I'm not sure how to solve this quadratic congruence:

$x^2 \equiv 4\pmod{143}$

Thanks!

So here's what I did, but the solution seems a bit long the way that I did it:

The four solutions are

1: $x\equiv 2\pmod{11}, x\equiv 2\pmod{13}$:

$x = 2 + 11k\implies 2+11k\equiv 2\pmod{13}\implies 11k\equiv 0\pmod{13}$

$\implies k\equiv 0\pmod{13}\implies k=13k\implies x=2+143k\implies x\equiv2\pmod{143}$.

2: $x\equiv -2\pmod{11}, x\equiv -2\pmod{13}$:

$x = -2 + 11k\implies -2+11k\equiv -2\pmod{13}\implies 11k\equiv 0\pmod{13}$

$\implies k\equiv 0\pmod{13}\implies k=13k\implies x=-2+143k\implies x\equiv-2 \equiv 141\pmod{143}$.

3: $x\equiv -2\pmod{11}, x\equiv 2\pmod{13}$:

$x=-2+11k\implies -2+11k\equiv 2\pmod{13}\implies 11k\equiv 4\equiv 121\pmod{13}$

$\implies k\equiv 11\pmod{13}\implies k=11+13i\implies x=119+143i\implies x\equiv 119\pmod{143}$.

4: $x\equiv 2\pmod{11}, x\equiv -2\pmod{13}$:

$x=2+11k\implies 2+11k\equiv -2\pmod{13}\implies 11k\equiv -4\equiv 22\pmod{13}$

$\implies k\equiv 2\pmod{13}\implies k=2+13i\implies x=24+143i\implies x\equiv 24\pmod{143}$.

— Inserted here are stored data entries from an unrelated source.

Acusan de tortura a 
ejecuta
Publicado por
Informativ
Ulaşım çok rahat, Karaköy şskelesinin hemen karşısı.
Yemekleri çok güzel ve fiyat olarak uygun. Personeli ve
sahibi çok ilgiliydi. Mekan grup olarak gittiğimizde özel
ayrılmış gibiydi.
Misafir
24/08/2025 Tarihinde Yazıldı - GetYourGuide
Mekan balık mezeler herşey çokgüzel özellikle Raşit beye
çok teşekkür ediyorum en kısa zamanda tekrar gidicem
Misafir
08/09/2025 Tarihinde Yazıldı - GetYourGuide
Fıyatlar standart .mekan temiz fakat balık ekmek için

So all incongruent solutions of $x^2\equiv 4\pmod{143}$ are:

$x\equiv 2, 24, 119, 141 \pmod{143}$.

• Are you familiar with the Chinese Remainder Theorem? Oct 13, 2015 at 21:59
• Yes I am familiar with it. Oct 13, 2015 at 22:04
• Or just use trial and error. $143$ is the product of two primes, so there are $4$ solutions. Two are obvious, one of the others is quite small.
– lulu
Oct 13, 2015 at 22:05

The four possible solutions are

$x\equiv 2\ (mod\ 11)$ and $x\equiv 2\ (mod\ 13)$

$x\equiv 2\ (mod\ 11)$ and $x\equiv -2\ (mod\ 13)$

$x\equiv -2\ (mod\ 11)$ and $x\equiv 2\ (mod\ 13)$

$x\equiv -2\ (mod\ 11)$ and $x\equiv -2\ (mod\ 13)$

The solutions $2$ and $143-2=141$ are easy to get, a bit more difficult are the other solutions.

Following the numbers $2,13,24$ of the form $11k+2$, we see that $24$ is a solution.

Following the numbers $9,20,31,42,53,64,75,86,97,108,119$ of the form $11k-2$, we finally find $119$ to be the last solution. Note, that $24+119=143$, so the last solution could be found more quickly this way.